Les quelques montées sont passées comme une lettre à la poste et ont mis un peu de piment à ces journées. L’itinéraire est de facile à très facile car il est globalement très plat, mais aussi très monotone avec d’immenses champs cultivés.

Nous avons depuis le début le vent en pleine face, mais tout le monde en prend son partie et s’habitue à cette situation, si bien que les rares fois où nous l’avons dans le dos ou si une petite bosse se pointe à l’horizon, tout le monde se réjouit de l’évènement et du changement d’altitude. On n’habite pas en montagne pour rien…..

La traversée de Belgrade a été une épreuve pour Véro, comme d’habitude. Suivre Manu dans les méandres de la circulation est toujours un grand moment. « Mais tu n’as qu’à te couler dans la circulation ! », sauf qu’en étant derrière et ne roulant pas à 50 km/h, on se tape quelques bus, feux rouges etc…. et au carrefour suivant: plus personne ! En fait Véro ne se coule pas dans la circulation elle y coule au sens premier du terme…… GLOU….GLOU…..GLOU……

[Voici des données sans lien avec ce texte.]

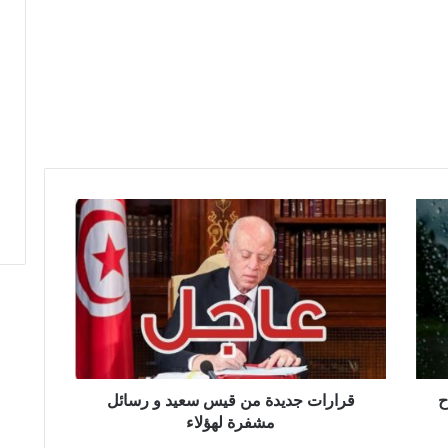
قرارات
جديدة
من
قيس
سعيد
و
رسائل
مشفرة
لهؤلاء
ح
قرارات جديدة من قيس سعيد و رسائل
مشفرة لهؤلاء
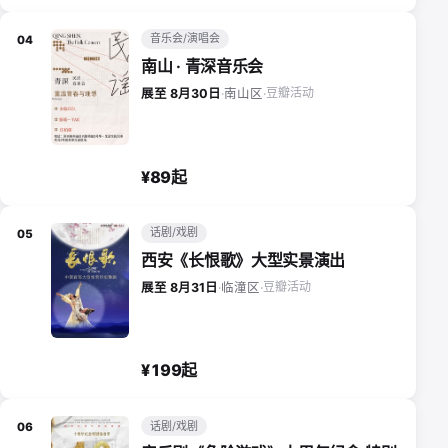
音乐会/演唱会
04
南山 · 青深音乐会
豆瓣活动
展至 8月30日
·
南山区
·
¥89起
话剧/戏剧
05
西安《长恨歌》大型实景演出
豆瓣活动
展至 8月31日
·
临潼区
·
¥199起
话剧/戏剧
06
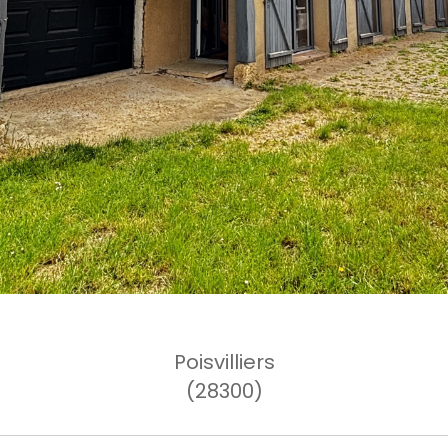
Poisvilliers
(28300)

Nous avons rencontré en Serbie globalement assez peu de monde, nous avons du mal à être vraiment là, bien présents (ceci explique peut-être cela…) mais les quelques moments partagés lors des accueils warmshower ou sur la route auront été très sympas.

Les moments passés chez Ivana et Endre à Novi Sad, chez Vinko à Batina (pour notre seule et unique soirée en Croatie dans un endroit plein de charme, hormis les milliers de moustiques, au point que Vinko met parfois une moustiquaire sur sa tête pour travailler dans son jardin !) ont été l’occasion de passer de bons moments et de parler un peu de leurs pays. Nous sommes cependant un peu frustrés de ne pas avoir eu de « cours » sur les Balkans et sur cette histoire qui nous parait si compliquée.



Nous avons également rencontré à quelques jours d’intervalle 2 familles à vélo, la dernière étant celle de Damien et Dominique au Laos en janvier. Les « flochloandcoavelo » et les « petitssautsdepuces » sont partis fin mars pour l’Eurovélo 6 avec chacun 2 petits bouts (et un 3ème en cours pour Hélène et Sébastien !), bien méritants au vu de la météo. Ce fut à chaque fois un très chouette moment au bord de la route, permettant d’échanger joies et galères. Bonne route à tous. (on trouve leurs blog sur une recherche sans les guillemets)



Les passages dans les multiples parcs naturels ont été un régal pour les yeux de tous… Nous avons vu une multitude d’animaux (des chevreuils, une biche, un faisan, des colverts, des cigognes et hérons, des lièvres mais surtout une quantité incroyable de sangliers avec leurs marcassins, avec même un qui est passé à moins de 15 mètres de nous « un peu affolé » mais rassuré par l’absence de fusil… mais également une quantité effroyable de moustiques avides de sang buriné par le soleil et affuté par les km. Bref nous sommes des serials victimes et eux des vampires insassiables…. Une véritable plaie.

Nous avons également vu des animaux moins amicaux, de très nombreux serpents (normalement des couleuvres) qui ne sont pas forcément rassurants quand on doit trouver un endroit pour le bivouac de la nuit.

La photo de Véro est floue, c’est à cause de la vitesse qu’elle est capable d’atteindre maintenant (encore que là elle était en train de s’arrêter donc de mettre les disques de frein au rouge cerise (on ne bouffe quand même pas deux jeux de plaquettes de freins avant pour rien…. Hein Daniel !!!!!). Elle a donc mis en défaut le dernier reflex NIKON pourtant en mode vitesse et rafale…. C’est dire……

L’étape serbe se sera également déroulée sous une météo pas forcément amicale et plutôt froide Bref on sent qu’on se rapproche de la maison ! On n’a pas eu de soucis pour l’instant avec les crues exceptionnelles du Danube, effectivement impressionnantes depuis l ‘arrivée en Hongrie.